Two New Restaurants, The George and Charlotte, Bring the Bounty of the Pacific Northwest to Downtown Seattle
August 17, 2022
Geoducks can strike fear in the hearts of those who behold them: These Northern Pacific burrowing clams have an elephantine appendage that can stretch to three feet long. But at The George, the newly opened restaurant in Seattle’s 98-year-old Fairmont Olympic Hotel, chef Thomas Cullen renders the mollusk into a thing of simple beauty, a crudo dressed with bright yuzu, charred-jalapeño oil and crispy puffed rice. “Geoduck is an incredible delicacy that we are so fortunate to have in our region,” Cullen says. “It has a similar consistency to a more common clam, but the flavor provides a sweetness of the sea.” The dish is a perfect encapsulation of Cullen’s culinary vision, as he shakes up staid hotel restaurant clichés with innovative uses of the seasonal spoils of the Pacific, Puget Sound and surrounding farmlands.
In addition to classic brasserie dishes like bouillabaisse and whole roasted chicken, you might find a special such as pink singing scallops topped with roast ramp butter made with the foraged wild onion that grows for only a few weeks each year. “For out-of-towners, this is a true taste of spring in the Pacific Northwest,” Cullen says. He even reinvents the classic seafood tower: Prawns and king and Dungeness crabs share space on the pebble ice with geoduck and salmon-belly crudos, the latter dressed with ramp nuoc cham and watermelon radish. And instead of serving the clams and mussels raw or steamed, he cold-smokes them and packs them in olive oil, Spanish-style.

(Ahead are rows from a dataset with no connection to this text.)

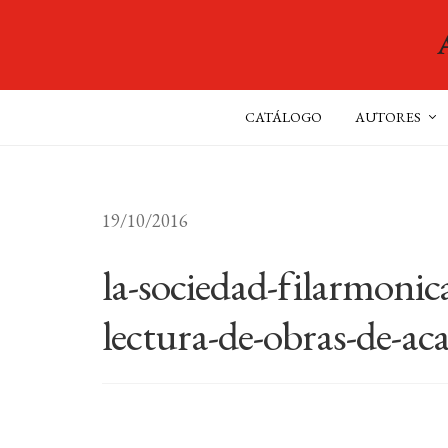
CATÁLOGO
AUTORES
19/10/2016
la-sociedad-filarmonica
lectura-de-obras-de-ac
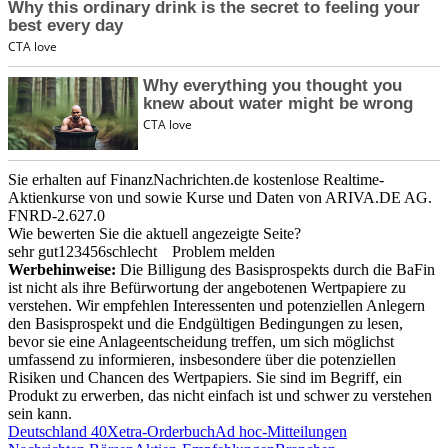
Sie erhalten auf FinanzNachrichten.de kostenlose Realtime-
Aktienkurse von
und
sowie Kurse und Daten von
ARIVA.DE AG
.
FNRD-2.627.0
Wie bewerten Sie die aktuell angezeigte Seite?
sehr gut
1
2
3
4
5
6
schlecht
Problem melden
Werbehinweise:
Die Billigung des Basisprospekts durch die BaFin
ist nicht als ihre Befürwortung der angebotenen Wertpapiere zu
verstehen. Wir empfehlen Interessenten und potenziellen Anlegern
den Basisprospekt und die Endgültigen Bedingungen zu lesen,
bevor sie eine Anlageentscheidung treffen, um sich möglichst
umfassend zu informieren, insbesondere über die potenziellen
Risiken und Chancen des Wertpapiers. Sie sind im Begriff, ein
Produkt zu erwerben, das nicht einfach ist und schwer zu verstehen
sein kann.
Deutschland 40
Xetra-Orderbuch
Ad hoc-Mitteilungen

About four blocks away, South Korean brand Lotte opened its third U.S. property in late 2020 in the gleaming F5 Tower, with interiors by Philippe Starck. The 16th-floor restaurant, Charlotte, offers panoramic views of Elliott Bay that are almost as artful as the regionally focused cooking. The elegant prix-fixe dinner includes such dishes as English pea and nettle soup with Alaskan weathervane scallops, smoked roe and peavines and stone-oven octopus with brassicas, sunflower seeds and pickled caulini. And if you happen not to be a seafood lover, there’s an ode to Northwestern forests and fields in the form of dry-aged venison carpaccio with elderberry, candied trumpet mushrooms and porter aioli on a caraway-rye waffle.
“Recently, we took our team to visit Hama Hama on the Hood Canal to help them understand where our products come from and have a better connection to the local food systems that we value,” says executive sous chef Jeffrey Hunter. In addition to ingredients like Hama Hama’s famed oysters, Hunter often experiments with unexpected finds such as Japanese angelica shoots, which the team preserves as well as fries in a tempura batter.
“We try to adjust dishes slowly as new ingredients come into season,” he says of his changing menu. When produce is at its peak, the team might process and preserve it for later in the year—as he does with ramp bulbs and greens in the spring—and at the height of summer, he creates a vegetable-focused tasting menu to celebrate the region’s impressive offerings.
Even if you’re not ordering prix fixe, the stunning bar menu in the lounge offers similarly fresh and exciting snacks such as Hama Hama oysters with finger lime mignonette pearls and green apple, Salt Spring mussel toast with Broccolini and oyster emulsion, and smoked-oyster-stuffed chicken wings. As usual, the dishes are all about simplicity and letting the region’s briny terroir speak for itself. “We look to have fewer items on the plate,” Hunter says, “with each item prepared exceptionally.”